Your point stands, implicitly disabling all target features in stable won't make all of the nightly code just work though.

@alexcrichton another alternative could be to keep allowing any target features control via -C target-feature=... but only allow the detection via the cfg macros of the target features that are stabilized. That is, a user that writes -C target-feature=+d16 in stable today would still be able to do so without a warning / error.
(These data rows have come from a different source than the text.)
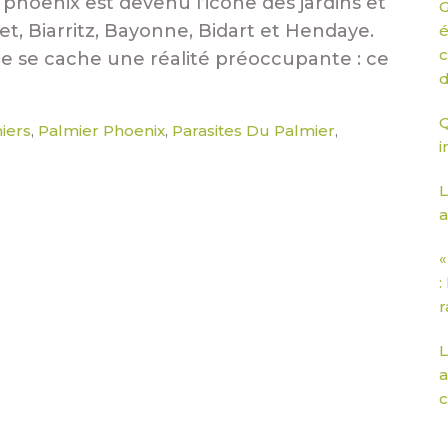
phoenix est devenu l’icône des jardins et
G
t, Biarritz, Bayonne, Bidart et Hendaye.
é
c
ue se cache une réalité préoccupante : ce
d
Q
iers
Palmier Phoenix
Parasites Du Palmier
,
,
,
i
L
a
«
:
r
L
a
c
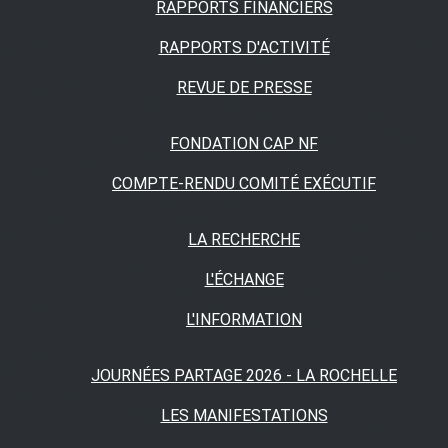
RAPPORTS FINANCIERS
RAPPORTS D'ACTIVITÉ
REVUE DE PRESSE
FONDATION CAP NF
COMPTE-RENDU COMITÉ EXÉCUTIF
LA RECHERCHE
L'ÉCHANGE
L'INFORMATION
JOURNÉES PARTAGE 2026 - LA ROCHELLE
LES MANIFESTATIONS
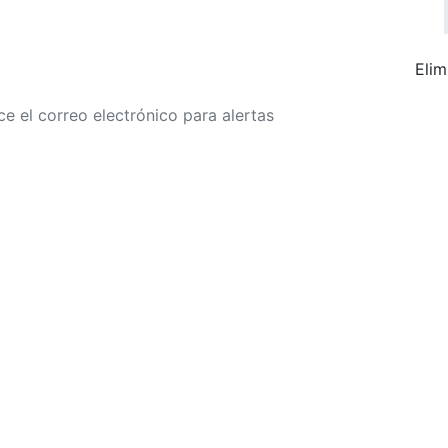
Elim
r a alertas de tarifa
Buscar Vuelos
Política de privacidad
Divulgaciones
óricos, sujetas a cambios. GoLastMinute es un sitio de comparación y no v
para su ciudad de salida. $900+ MXN tarifa de muestra basada en un viaje
15/02/2026, encontrada el 29/01/2026 con Aeroméxico por $463 MXN.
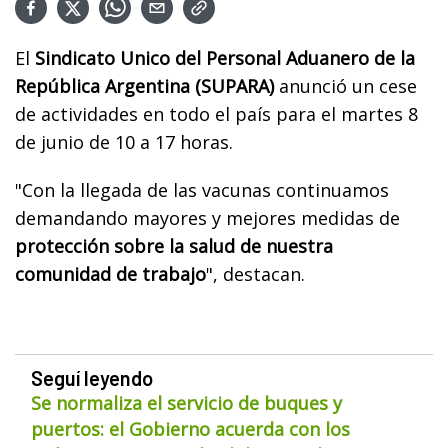
El
Sindicato Unico del Personal Aduanero de la
República Argentina (SUPARA)
anunció un cese
de actividades en todo el país para el martes 8
de junio de 10 a 17 horas.
"Con la llegada de las vacunas continuamos
demandando mayores y mejores medidas de
protección sobre la salud de nuestra
comunidad de trabajo
", destacan.
Seguí leyendo
Se normaliza el servicio de buques y
puertos: el Gobierno acuerda con los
But what they won’t be able to do on stable is perform conditional compilation or code generation based on that until unstable_target_feature_d16 is stabilized.

This might be the path of less breakage, since basically we would only need to:

  • step 0. warn on usage of target features without the corresponding feature(unstable_target_feature_xxx) feature flag on nightly
    • step 0.5. at some point make this an error on nightly
  • step 1. stabilize cfg_target_feature/target_feature as is, without stabilizing any features
  • step 2…N: stabilize those unstable_target_feature_xxx that we want to have on stable

Sounds reasonable to me!

I will change the pre-RFC to reflect that and submit it as an RFC next.

2 Likes

Awesome and thanks again for pushing on this @gnzlbg!